The administration responded.

‘If it’s in their house,’ Cantor responded, ‘they’re all responsible.’

‘Well, they should have known, too,’ Kaplan says of the administration. ‘And they said they had known about it for months. So why are they blaming this all on the students? That’s the most incredible part of all this.

‘The fact that there was no due process, that it was just, done, you’re guilty – outrageous.’

To the administration, too many communities within the campus had been affected.

‘My feeling was that we shouldn’t shove this ugly problem onto the Student Association at all, as if it didn’t have anything to do with us,’ Thomas says. ‘This university stands for certain moral values – justice, fair play, openness, diversity, truth – and the chancellor decided to get involved.’

Rubin ended the meeting after about a half-hour and thanked the chancellor for granting them this opportunity.

‘I was disappointed,’ Flocke says of how she felt after the meeting. ‘I think we all were.’

***

Nancy Cantor stood before the assembled crowd in Hendricks Chapel and made her announcement: ‘This afternoon, I informed HillTV that the station’s status as a recognized student organization is revoked. Therefore, HillTV no longer exists,’ she said as the audience cheered.

She made the decision to quell tensions, allow minority students to feel safe on campus and let things return to normal. But in the days following, the debate shifted.

HillTV’s program ‘Over the Hill’ no longer consisted of a conversation about offensive speech or the responsibilities of a media organization to its community.

After Cantor’s decision to disband the station, the free speech debate reigned supreme.

‘The focus did change, and it turned into a debate about free speech,’ says Kevin Morrow, SU director of news services. ‘And it’s a shame that things moved in that direction, because originally, free speech was not the central issue. And one would debate whether free speech was an issue in this situation at all (before the disbandment).’

Cantor acted to stifle discontent. Instead, she amplified it.

Cantor endured parallel personal backlash from her time at Illinois. This debate never reached national headlines, but Cantor became the lightning rod for free speech.

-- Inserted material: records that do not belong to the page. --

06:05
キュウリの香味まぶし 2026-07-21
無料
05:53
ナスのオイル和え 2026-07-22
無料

Thirteen full pages of ads ran in The Daily Orange during the next 27 issues. Six voiced support for the chancellor’s decision. Five argued against the chancellor or for free speech. Two sounded neutral – clarifying facts of the dispute.

Still, Cantor suffered harsh backlash. While retiring No. 44 at halftime of the Syracuse-South Florida football game, boos rained from the student section. One student raised a ‘Dump Cantor’ sign. Another held a ‘Cantor Smells’ sign.

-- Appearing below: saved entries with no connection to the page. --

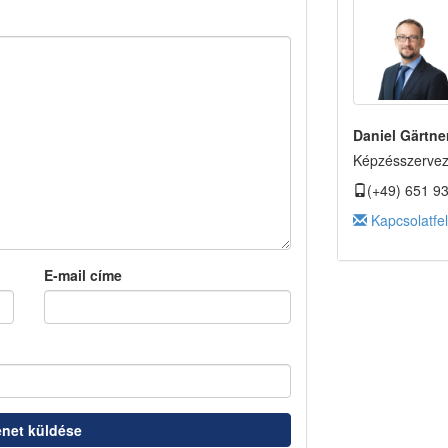
Daniel Gärtne
Képzésszerve
(+49) 651 9
Kapcsolatfelv
E-mail címe
net küldése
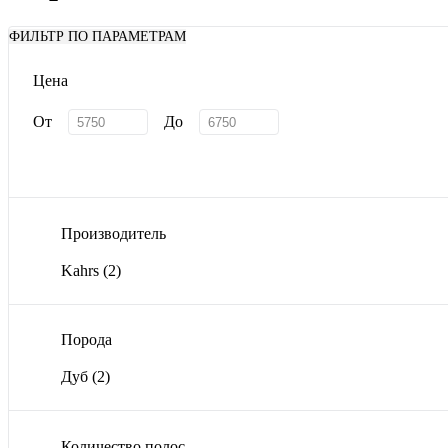
ФИЛЬТР ПО ПАРАМЕТРАМ
Цена
От
До
Производитель
Kahrs
(2)
Порода
Дуб
(2)
Количество полос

Since Cantor’s decision, SU has seen a string of other speech-related incidents, further fueling the debate. In mid-December, the Foundation for Individual Rights in Education rated SU’s speech policy a red light, meaning its policies contained the most severe violations of free speech.

Additionally, SU levied sanctions against students for content posted on Facebook.com and a photojournalism student for photos posted on his online portfolio. Most recently, students filed almost 30 bias-related incidents against conservative pundit Ann Coulter, who spoke here in March.

‘You can make a case for almost anyone on campus offending someone else,’ Kaplan says. ‘So anytime someone does something that offends another person, we’re gonna have a bias-related incident filed?’

‘(HillTV) isn’t a free speech issue,’ Thomas says, ‘and I don’t care how many times Joel Kaplan says it is.’

To Cantor’s adversaries, the debate will always revolve around free speech. To her defenders, it’ll always center on protecting the targets of the ‘Over the Hill’ programming and creating a safe environment accepting of all students.

For Cantor, it’s the fight she’s led her whole career – and life.

‘Diversity is a cornerstone of her approach to higher education for a number of reasons,’ says Brechin. ‘It is because of the rapid move in this country to a multi-cultural society, and we need to prepare students to approach it as a multicultural society. That and to have higher education be a means to improve the country and society as a whole. And to do so, one needs to make education available to all groups. And she happens to be a leader in that.’